Exercise: Exact copies of all the records below should be returned.

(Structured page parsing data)
_____

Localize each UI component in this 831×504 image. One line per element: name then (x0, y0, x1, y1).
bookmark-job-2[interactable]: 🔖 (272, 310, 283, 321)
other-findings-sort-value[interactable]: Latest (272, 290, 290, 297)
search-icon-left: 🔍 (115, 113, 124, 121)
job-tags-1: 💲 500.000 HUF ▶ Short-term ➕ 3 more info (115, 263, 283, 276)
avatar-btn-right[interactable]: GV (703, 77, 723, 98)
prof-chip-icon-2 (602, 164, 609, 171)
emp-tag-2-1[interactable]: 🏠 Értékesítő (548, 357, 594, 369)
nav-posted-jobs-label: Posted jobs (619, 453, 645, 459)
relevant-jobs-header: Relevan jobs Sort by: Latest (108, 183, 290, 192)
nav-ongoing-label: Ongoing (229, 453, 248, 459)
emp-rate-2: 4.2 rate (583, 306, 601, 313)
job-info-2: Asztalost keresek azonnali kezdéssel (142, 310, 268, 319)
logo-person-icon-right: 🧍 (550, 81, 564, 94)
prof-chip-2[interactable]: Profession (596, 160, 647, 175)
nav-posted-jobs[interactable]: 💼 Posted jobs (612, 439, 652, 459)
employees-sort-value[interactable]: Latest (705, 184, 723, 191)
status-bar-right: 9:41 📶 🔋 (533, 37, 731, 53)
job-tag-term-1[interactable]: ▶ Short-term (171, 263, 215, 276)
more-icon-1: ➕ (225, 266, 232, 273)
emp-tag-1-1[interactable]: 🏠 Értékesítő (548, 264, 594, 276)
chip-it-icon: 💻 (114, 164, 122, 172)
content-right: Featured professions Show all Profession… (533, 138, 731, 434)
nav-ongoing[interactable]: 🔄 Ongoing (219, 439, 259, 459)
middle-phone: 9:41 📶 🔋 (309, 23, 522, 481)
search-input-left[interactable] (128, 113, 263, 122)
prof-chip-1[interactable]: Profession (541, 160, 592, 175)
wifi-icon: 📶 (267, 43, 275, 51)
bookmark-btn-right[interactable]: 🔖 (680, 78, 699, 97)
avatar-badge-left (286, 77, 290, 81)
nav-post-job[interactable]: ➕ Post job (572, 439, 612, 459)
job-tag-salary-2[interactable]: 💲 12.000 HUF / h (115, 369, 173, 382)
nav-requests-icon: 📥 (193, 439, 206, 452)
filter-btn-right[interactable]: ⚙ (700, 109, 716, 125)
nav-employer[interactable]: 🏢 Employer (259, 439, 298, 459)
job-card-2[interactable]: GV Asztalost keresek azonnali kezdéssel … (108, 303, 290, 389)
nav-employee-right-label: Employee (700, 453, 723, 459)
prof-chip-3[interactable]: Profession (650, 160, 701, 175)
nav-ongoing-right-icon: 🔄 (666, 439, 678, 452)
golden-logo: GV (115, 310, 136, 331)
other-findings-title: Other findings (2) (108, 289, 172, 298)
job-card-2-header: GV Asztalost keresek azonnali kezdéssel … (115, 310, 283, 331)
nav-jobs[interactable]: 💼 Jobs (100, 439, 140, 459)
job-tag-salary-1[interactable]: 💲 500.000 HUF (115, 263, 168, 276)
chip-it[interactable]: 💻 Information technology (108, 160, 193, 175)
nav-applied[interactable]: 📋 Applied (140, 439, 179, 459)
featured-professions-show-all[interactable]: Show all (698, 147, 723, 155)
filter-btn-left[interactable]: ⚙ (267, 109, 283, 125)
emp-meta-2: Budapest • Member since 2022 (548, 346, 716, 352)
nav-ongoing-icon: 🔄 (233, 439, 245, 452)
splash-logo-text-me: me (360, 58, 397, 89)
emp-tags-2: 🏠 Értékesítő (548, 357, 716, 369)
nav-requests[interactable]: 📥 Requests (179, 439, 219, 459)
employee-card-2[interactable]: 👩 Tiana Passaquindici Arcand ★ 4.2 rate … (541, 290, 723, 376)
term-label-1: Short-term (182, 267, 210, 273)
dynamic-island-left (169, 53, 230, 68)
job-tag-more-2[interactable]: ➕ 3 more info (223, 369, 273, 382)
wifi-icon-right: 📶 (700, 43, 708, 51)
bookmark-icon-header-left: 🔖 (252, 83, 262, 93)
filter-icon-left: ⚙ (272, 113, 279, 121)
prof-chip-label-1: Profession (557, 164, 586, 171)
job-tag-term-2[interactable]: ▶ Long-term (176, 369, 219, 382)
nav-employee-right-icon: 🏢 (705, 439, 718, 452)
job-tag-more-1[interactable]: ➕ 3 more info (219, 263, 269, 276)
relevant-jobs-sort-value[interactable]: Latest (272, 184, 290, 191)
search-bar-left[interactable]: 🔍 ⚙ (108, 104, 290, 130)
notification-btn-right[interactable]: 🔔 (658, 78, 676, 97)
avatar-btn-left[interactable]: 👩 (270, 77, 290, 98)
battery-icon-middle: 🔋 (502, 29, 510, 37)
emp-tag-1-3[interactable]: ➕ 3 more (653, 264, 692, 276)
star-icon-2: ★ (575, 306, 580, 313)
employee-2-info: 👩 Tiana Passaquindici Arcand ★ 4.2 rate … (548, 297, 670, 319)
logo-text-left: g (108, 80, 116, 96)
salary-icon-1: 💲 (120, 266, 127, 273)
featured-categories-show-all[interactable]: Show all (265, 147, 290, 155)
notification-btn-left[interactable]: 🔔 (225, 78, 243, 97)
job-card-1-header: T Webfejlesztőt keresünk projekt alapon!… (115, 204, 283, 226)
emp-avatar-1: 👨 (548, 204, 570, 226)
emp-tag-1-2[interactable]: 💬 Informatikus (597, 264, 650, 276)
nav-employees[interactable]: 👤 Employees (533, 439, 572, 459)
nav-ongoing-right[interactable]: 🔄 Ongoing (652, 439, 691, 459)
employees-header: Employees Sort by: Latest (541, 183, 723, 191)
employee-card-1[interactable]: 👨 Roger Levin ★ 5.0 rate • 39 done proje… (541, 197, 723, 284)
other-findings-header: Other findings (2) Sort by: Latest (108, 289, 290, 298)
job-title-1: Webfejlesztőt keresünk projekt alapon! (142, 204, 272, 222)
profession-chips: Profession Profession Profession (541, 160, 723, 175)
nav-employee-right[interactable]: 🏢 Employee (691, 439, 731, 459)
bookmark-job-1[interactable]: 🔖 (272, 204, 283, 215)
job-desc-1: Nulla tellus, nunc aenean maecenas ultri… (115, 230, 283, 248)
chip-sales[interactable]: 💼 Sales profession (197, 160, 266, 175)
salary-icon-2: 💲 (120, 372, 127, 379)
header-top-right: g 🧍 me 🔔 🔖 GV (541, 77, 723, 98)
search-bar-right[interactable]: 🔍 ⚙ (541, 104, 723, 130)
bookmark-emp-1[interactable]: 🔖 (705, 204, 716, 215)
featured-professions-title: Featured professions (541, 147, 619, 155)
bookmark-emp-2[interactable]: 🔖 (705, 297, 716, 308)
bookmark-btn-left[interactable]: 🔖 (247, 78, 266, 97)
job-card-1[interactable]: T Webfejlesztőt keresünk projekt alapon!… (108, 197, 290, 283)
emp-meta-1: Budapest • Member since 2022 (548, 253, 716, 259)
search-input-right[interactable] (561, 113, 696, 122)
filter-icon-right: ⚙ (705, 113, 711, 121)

_____

Exercise answer:
Localize each UI component in this 831×504 image. One line per element: name then (x0, y0, x1, y1).
bookmark-job-2[interactable]: 🔖 (272, 310, 283, 321)
other-findings-sort-value[interactable]: Latest (272, 290, 290, 297)
search-icon-left: 🔍 (115, 113, 124, 121)
job-tags-1: 💲 500.000 HUF ▶ Short-term ➕ 3 more info (115, 263, 283, 276)
avatar-btn-right[interactable]: GV (703, 77, 723, 98)
prof-chip-icon-2 (602, 164, 609, 171)
emp-tag-2-1[interactable]: 🏠 Értékesítő (548, 357, 594, 369)
nav-posted-jobs-label: Posted jobs (619, 453, 645, 459)
relevant-jobs-header: Relevan jobs Sort by: Latest (108, 183, 290, 192)
nav-ongoing-label: Ongoing (229, 453, 248, 459)
emp-rate-2: 4.2 rate (583, 306, 601, 313)
job-info-2: Asztalost keresek azonnali kezdéssel (142, 310, 268, 319)
logo-person-icon-right: 🧍 (550, 81, 564, 94)
prof-chip-2[interactable]: Profession (596, 160, 647, 175)
nav-posted-jobs[interactable]: 💼 Posted jobs (612, 439, 652, 459)
employees-sort-value[interactable]: Latest (705, 184, 723, 191)
status-bar-right: 9:41 📶 🔋 (533, 37, 731, 53)
job-tag-term-1[interactable]: ▶ Short-term (171, 263, 215, 276)
more-icon-1: ➕ (225, 266, 232, 273)
emp-tag-1-1[interactable]: 🏠 Értékesítő (548, 264, 594, 276)
chip-it-icon: 💻 (114, 164, 122, 172)
content-right: Featured professions Show all Profession… (533, 138, 731, 434)
nav-ongoing[interactable]: 🔄 Ongoing (219, 439, 259, 459)
middle-phone: 9:41 📶 🔋 (309, 23, 522, 481)
search-input-left[interactable] (128, 113, 263, 122)
prof-chip-1[interactable]: Profession (541, 160, 592, 175)
wifi-icon: 📶 (267, 43, 275, 51)
bookmark-btn-right[interactable]: 🔖 (680, 78, 699, 97)
avatar-badge-left (286, 77, 290, 81)
nav-post-job[interactable]: ➕ Post job (572, 439, 612, 459)
job-tag-salary-2[interactable]: 💲 12.000 HUF / h (115, 369, 173, 382)
nav-requests-icon: 📥 (193, 439, 206, 452)
filter-btn-right[interactable]: ⚙ (700, 109, 716, 125)
nav-employer[interactable]: 🏢 Employer (259, 439, 298, 459)
job-card-2[interactable]: GV Asztalost keresek azonnali kezdéssel … (108, 303, 290, 389)
nav-employee-right-label: Employee (700, 453, 723, 459)
prof-chip-3[interactable]: Profession (650, 160, 701, 175)
nav-ongoing-right-icon: 🔄 (666, 439, 678, 452)
golden-logo: GV (115, 310, 136, 331)
other-findings-title: Other findings (2) (108, 289, 172, 298)
job-card-2-header: GV Asztalost keresek azonnali kezdéssel … (115, 310, 283, 331)
nav-jobs[interactable]: 💼 Jobs (100, 439, 140, 459)
job-tag-salary-1[interactable]: 💲 500.000 HUF (115, 263, 168, 276)
chip-it[interactable]: 💻 Information technology (108, 160, 193, 175)
nav-applied[interactable]: 📋 Applied (140, 439, 179, 459)
featured-professions-show-all[interactable]: Show all (698, 147, 723, 155)
filter-btn-left[interactable]: ⚙ (267, 109, 283, 125)
emp-meta-2: Budapest • Member since 2022 (548, 346, 716, 352)
nav-ongoing-icon: 🔄 (233, 439, 245, 452)
splash-logo-text-me: me (360, 58, 397, 89)
emp-tags-2: 🏠 Értékesítő (548, 357, 716, 369)
nav-requests[interactable]: 📥 Requests (179, 439, 219, 459)
employee-card-2[interactable]: 👩 Tiana Passaquindici Arcand ★ 4.2 rate … (541, 290, 723, 376)
term-label-1: Short-term (182, 267, 210, 273)
dynamic-island-left (169, 53, 230, 68)
job-tag-more-2[interactable]: ➕ 3 more info (223, 369, 273, 382)
wifi-icon-right: 📶 (700, 43, 708, 51)
bookmark-icon-header-left: 🔖 (252, 83, 262, 93)
filter-icon-left: ⚙ (272, 113, 279, 121)
prof-chip-label-1: Profession (557, 164, 586, 171)
job-tag-term-2[interactable]: ▶ Long-term (176, 369, 219, 382)
nav-employee-right-icon: 🏢 (705, 439, 718, 452)
job-tag-more-1[interactable]: ➕ 3 more info (219, 263, 269, 276)
relevant-jobs-sort-value[interactable]: Latest (272, 184, 290, 191)
search-bar-left[interactable]: 🔍 ⚙ (108, 104, 290, 130)
notification-btn-right[interactable]: 🔔 (658, 78, 676, 97)
avatar-btn-left[interactable]: 👩 (270, 77, 290, 98)
battery-icon-middle: 🔋 (502, 29, 510, 37)
emp-tag-1-3[interactable]: ➕ 3 more (653, 264, 692, 276)
star-icon-2: ★ (575, 306, 580, 313)
employee-2-info: 👩 Tiana Passaquindici Arcand ★ 4.2 rate … (548, 297, 670, 319)
logo-text-left: g (108, 80, 116, 96)
salary-icon-1: 💲 (120, 266, 127, 273)
featured-categories-show-all[interactable]: Show all (265, 147, 290, 155)
notification-btn-left[interactable]: 🔔 (225, 78, 243, 97)
job-card-1-header: T Webfejlesztőt keresünk projekt alapon!… (115, 204, 283, 226)
emp-avatar-1: 👨 (548, 204, 570, 226)
emp-tag-1-2[interactable]: 💬 Informatikus (597, 264, 650, 276)
nav-employees[interactable]: 👤 Employees (533, 439, 572, 459)
nav-ongoing-right[interactable]: 🔄 Ongoing (652, 439, 691, 459)
employees-header: Employees Sort by: Latest (541, 183, 723, 191)
employee-card-1[interactable]: 👨 Roger Levin ★ 5.0 rate • 39 done proje… (541, 197, 723, 284)
other-findings-header: Other findings (2) Sort by: Latest (108, 289, 290, 298)
job-title-1: Webfejlesztőt keresünk projekt alapon! (142, 204, 272, 222)
profession-chips: Profession Profession Profession (541, 160, 723, 175)
nav-employee-right[interactable]: 🏢 Employee (691, 439, 731, 459)
bookmark-job-1[interactable]: 🔖 (272, 204, 283, 215)
job-desc-1: Nulla tellus, nunc aenean maecenas ultri… (115, 230, 283, 248)
chip-sales[interactable]: 💼 Sales profession (197, 160, 266, 175)
salary-icon-2: 💲 (120, 372, 127, 379)
header-top-right: g 🧍 me 🔔 🔖 GV (541, 77, 723, 98)
search-bar-right[interactable]: 🔍 ⚙ (541, 104, 723, 130)
bookmark-emp-1[interactable]: 🔖 (705, 204, 716, 215)
featured-professions-title: Featured professions (541, 147, 619, 155)
bookmark-emp-2[interactable]: 🔖 (705, 297, 716, 308)
bookmark-btn-left[interactable]: 🔖 (247, 78, 266, 97)
job-card-1[interactable]: T Webfejlesztőt keresünk projekt alapon!… (108, 197, 290, 283)
emp-meta-1: Budapest • Member since 2022 (548, 253, 716, 259)
search-input-right[interactable] (561, 113, 696, 122)
filter-icon-right: ⚙ (705, 113, 711, 121)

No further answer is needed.